== Supplied material

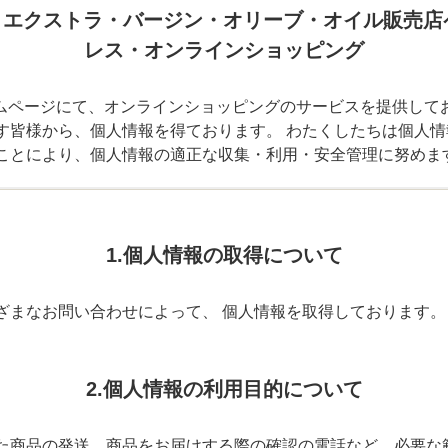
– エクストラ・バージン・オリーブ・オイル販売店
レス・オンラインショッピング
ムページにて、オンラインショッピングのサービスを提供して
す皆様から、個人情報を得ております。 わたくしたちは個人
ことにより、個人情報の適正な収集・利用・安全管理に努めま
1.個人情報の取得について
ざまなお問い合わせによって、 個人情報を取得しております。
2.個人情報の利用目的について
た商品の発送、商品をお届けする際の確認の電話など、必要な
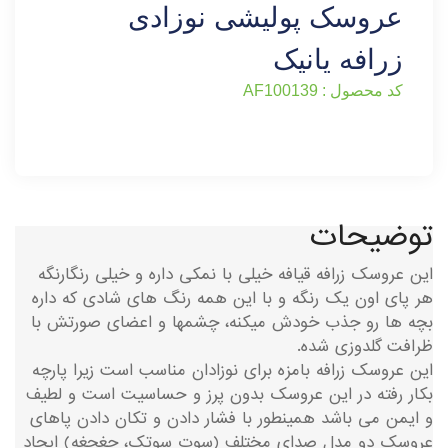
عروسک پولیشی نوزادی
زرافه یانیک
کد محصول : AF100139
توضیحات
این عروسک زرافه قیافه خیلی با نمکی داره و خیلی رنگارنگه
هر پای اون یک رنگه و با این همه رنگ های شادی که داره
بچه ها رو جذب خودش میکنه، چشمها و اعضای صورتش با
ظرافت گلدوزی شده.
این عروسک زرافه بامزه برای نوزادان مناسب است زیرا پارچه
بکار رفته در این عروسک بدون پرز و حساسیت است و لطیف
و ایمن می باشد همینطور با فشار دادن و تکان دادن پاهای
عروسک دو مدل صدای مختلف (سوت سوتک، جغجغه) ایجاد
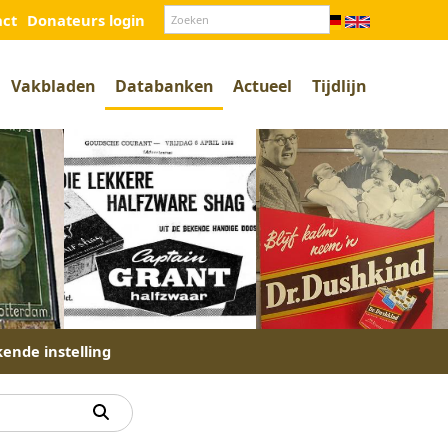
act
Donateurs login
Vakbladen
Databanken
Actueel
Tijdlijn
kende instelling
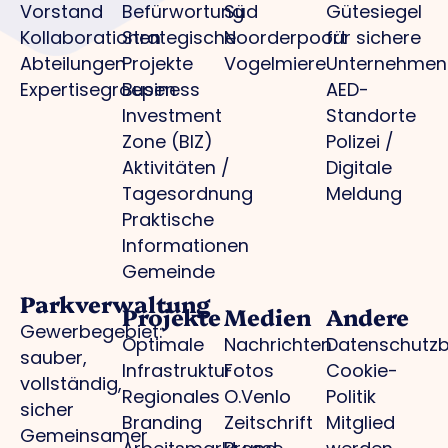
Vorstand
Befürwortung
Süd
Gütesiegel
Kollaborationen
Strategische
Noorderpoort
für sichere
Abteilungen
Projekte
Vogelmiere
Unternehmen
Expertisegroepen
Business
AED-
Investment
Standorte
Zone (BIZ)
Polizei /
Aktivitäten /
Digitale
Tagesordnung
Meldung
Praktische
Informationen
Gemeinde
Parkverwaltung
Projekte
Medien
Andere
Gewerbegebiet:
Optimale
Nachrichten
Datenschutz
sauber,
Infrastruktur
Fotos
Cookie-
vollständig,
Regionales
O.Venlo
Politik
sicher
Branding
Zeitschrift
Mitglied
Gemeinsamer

====
== Supplied material

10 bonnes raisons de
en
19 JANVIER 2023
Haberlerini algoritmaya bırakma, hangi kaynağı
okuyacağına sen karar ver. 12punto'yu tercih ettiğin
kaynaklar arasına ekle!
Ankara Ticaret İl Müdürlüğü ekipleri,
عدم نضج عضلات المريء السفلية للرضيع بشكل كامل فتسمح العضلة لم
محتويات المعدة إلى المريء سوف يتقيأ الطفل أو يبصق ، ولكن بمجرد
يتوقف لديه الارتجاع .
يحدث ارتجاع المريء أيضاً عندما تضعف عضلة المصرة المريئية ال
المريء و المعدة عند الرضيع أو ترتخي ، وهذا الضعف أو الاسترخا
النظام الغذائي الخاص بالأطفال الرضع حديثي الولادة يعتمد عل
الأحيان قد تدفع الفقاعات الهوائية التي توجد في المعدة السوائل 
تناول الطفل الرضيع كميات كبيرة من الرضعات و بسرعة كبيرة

====
== Supplied material

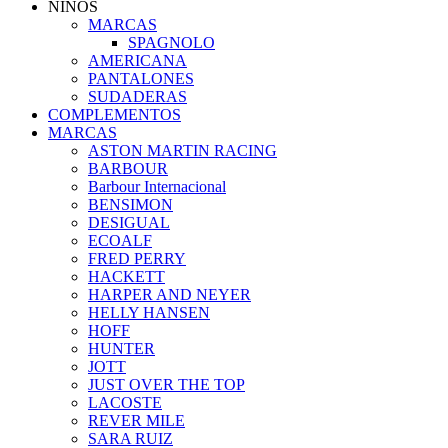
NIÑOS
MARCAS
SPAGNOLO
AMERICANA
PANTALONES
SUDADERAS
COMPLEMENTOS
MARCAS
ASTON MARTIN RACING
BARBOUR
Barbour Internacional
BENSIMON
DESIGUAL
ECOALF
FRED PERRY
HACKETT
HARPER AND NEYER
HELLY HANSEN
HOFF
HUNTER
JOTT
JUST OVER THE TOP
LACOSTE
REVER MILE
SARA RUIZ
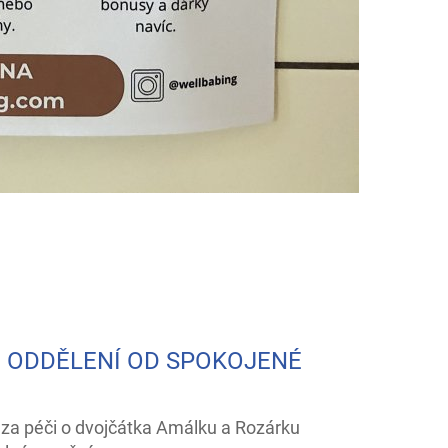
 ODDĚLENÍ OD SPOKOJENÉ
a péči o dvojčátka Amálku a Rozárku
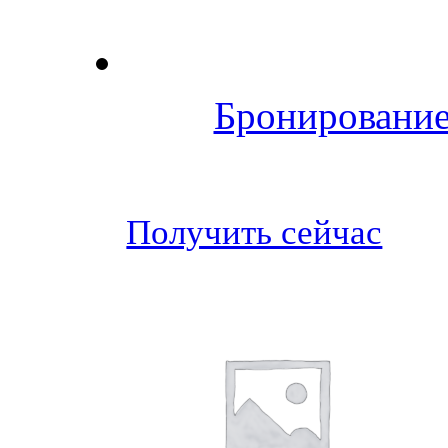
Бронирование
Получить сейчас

====

◆ Your task ◆
Read the listing. Copy each line that has the word "المعدة" in it.

◆ Finished task ◆
محتويات المعدة إلى المريء سوف يتقيأ الطفل أو يبصق ، ولكن بمجرد
المريء و المعدة عند الرضيع أو ترتخي ، وهذا الضعف أو الاسترخا
الأحيان قد تدفع الفقاعات الهوائية التي توجد في المعدة السوائل 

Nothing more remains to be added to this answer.